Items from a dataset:
▼▼▼

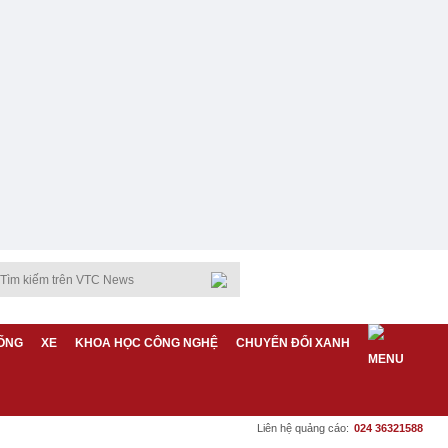
ỐNG
XE
KHOA HỌC CÔNG NGHỆ
CHUYỂN ĐỔI XANH
Liên hệ quảng cáo:
024 36321588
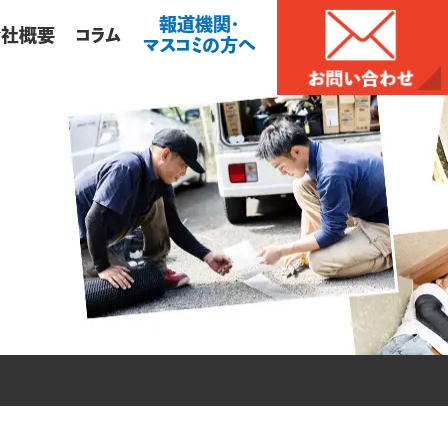
報道機関・
会社概要
コラム
マスコミの方へ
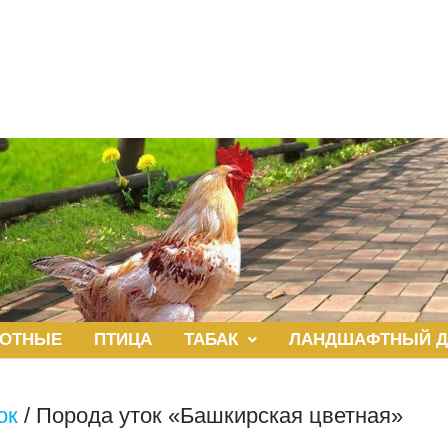
ОТНЫЕ
ПТИЦА
ТАБАК
ЛАНДШАФТНЫЙ Д
ок
/
Порода уток «Башкирская цветная»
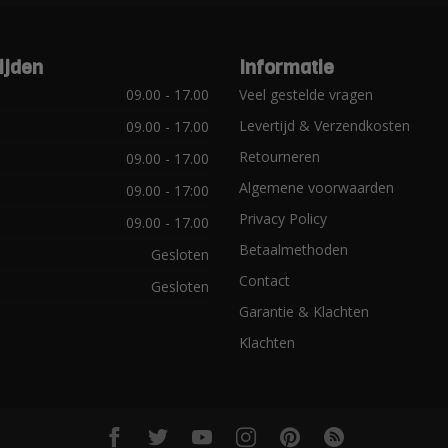
ijden
Informatie
09.00 - 17.00
Veel gestelde vragen
Levertijd & Verzendkosten
09.00 - 17.00
Retourneren
09.00 - 17.00
Algemene voorwaarden
09.00 - 17:00
Privacy Policy
09.00 - 17.00
Betaalmethoden
Gesloten
Contact
Gesloten
Garantie & Klachten
Klachten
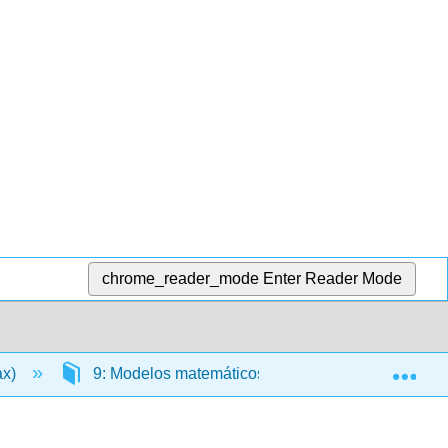
chrome_reader_mode
Enter Reader Mode
Exp
ax)
9: Modelos matemáticos y geometría
9.3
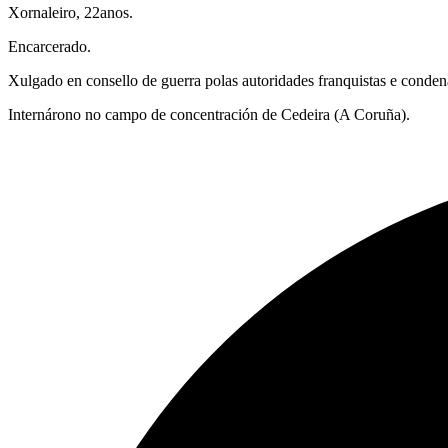
Xornaleiro, 22anos.
Encarcerado.
Xulgado en consello de guerra polas autoridades franquistas e conden
Internárono no campo de concentración de Cedeira (A Coruña).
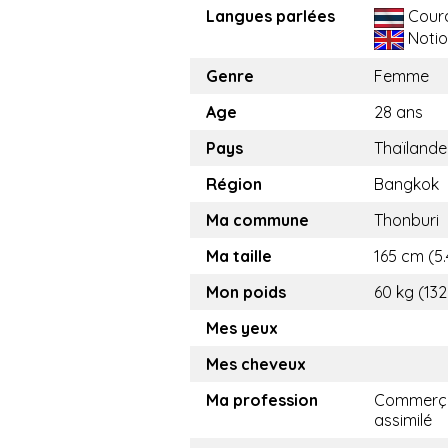
Langues parlées
Cour
Notio
Genre
Femme
Age
28 ans
Pays
Thaïlande
Région
Bangkok
Ma commune
Thonburi
Ma taille
165 cm (5.
Mon poids
60 kg (132
Mes yeux
Mes cheveux
Ma profession
Commerça
assimilé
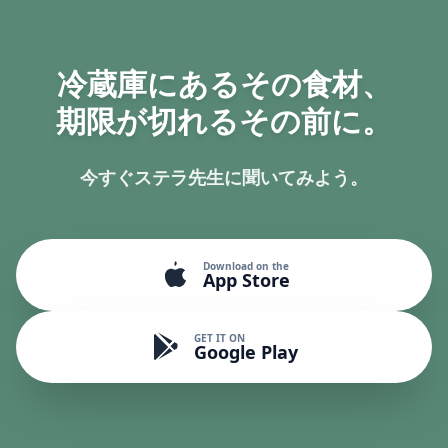
冷蔵庫にあるその食材、
期限が切れるその前に。
今すぐステラ先生に聞いてみよう。
Download on the
App Store
GET IT ON
Google Play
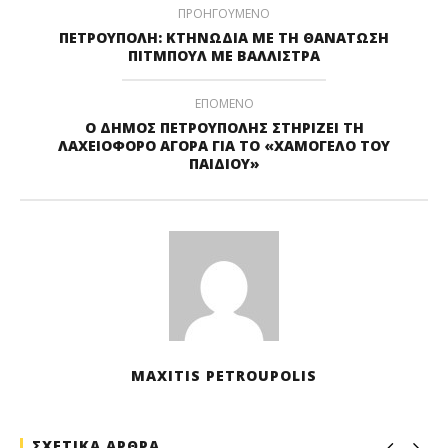
ΠΡΟΗΓΟΥΜΕΝΟ
ΠΕΤΡΟΥΠΟΛΗ: ΚΤΗΝΩΔΙΑ ΜΕ ΤΗ ΘΑΝΑΤΩΣΗ
ΠΙΤΜΠΟΥΛ ΜΕ ΒΑΛΛΙΣΤΡΑ
ΕΠΟΜΕΝΟ
Ο ΔΗΜΟΣ ΠΕΤΡΟΥΠΟΛΗΣ ΣΤΗΡΙΖΕΙ ΤΗ
ΛΑΧΕΙΟΦΟΡΟ ΑΓΟΡΑ ΓΙΑ ΤΟ «ΧΑΜΟΓΕΛΟ ΤΟΥ
ΠΑΙΔΙΟΥ»
MAXITIS PETROUPOLIS
ΣΧΕΤΙΚΑ ΑΡΘΡΑ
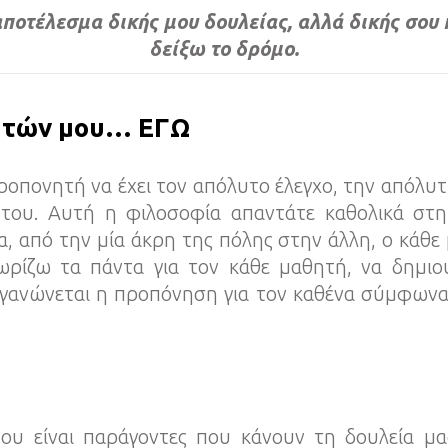
 αποτέλεσμα δικής μου δουλείας, αλλά δικής σου
δείξω το δρόμο.
νητών μου… ΕΓΩ
οπονητή να έχει τον απόλυτο έλεγχο, την απόλυτ
 του. Αυτή η φιλοσοφία απαντάτε καθολικά στ
α, από την μία άκρη της πόλης στην άλλη, ο κάθε
ωρίζω τα πάντα για τον κάθε μαθητή, να δημιο
ργανώνεται η προπόνηση για τον καθένα σύμφωνα 
 είναι παράγοντες που κάνουν τη δουλεία μα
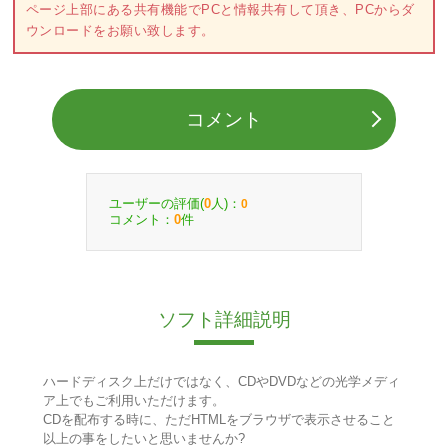
ページ上部にある共有機能でPCと情報共有して頂き、PCからダ
ウンロードをお願い致します。
コメント
ユーザーの評価(
人)：
0
0
コメント：
件
0
ソフト詳細説明
ハードディスク上だけではなく、CDやDVDなどの光学メディ
ア上でもご利用いただけます。
CDを配布する時に、ただHTMLをブラウザで表示させること
以上の事をしたいと思いませんか?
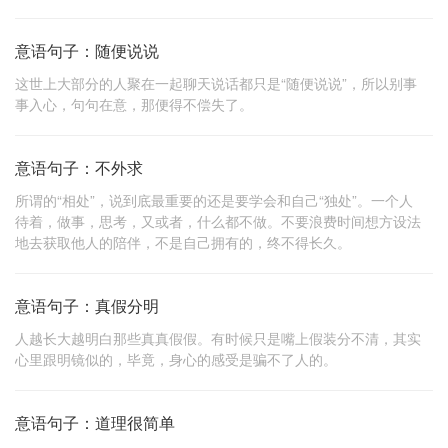
意语句子：随便说说
这世上大部分的人聚在一起聊天说话都只是“随便说说”，所以别事
事入心，句句在意，那便得不偿失了。
意语句子：不外求
所谓的“相处”，说到底最重要的还是要学会和自己“独处”。一个人
待着，做事，思考，又或者，什么都不做。不要浪费时间想方设法
地去获取他人的陪伴，不是自己拥有的，终不得长久。
意语句子：真假分明
人越长大越明白那些真真假假。有时候只是嘴上假装分不清，其实
心里跟明镜似的，毕竟，身心的感受是骗不了人的。
意语句子：道理很简单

▲▲▲

**Problem**
Where in the entries does the word "意语句子" occur? Copy out each line that has it.

**Completed exercise**
意语句子：随便说说
意语句子：不外求
意语句子：真假分明
意语句子：道理很简单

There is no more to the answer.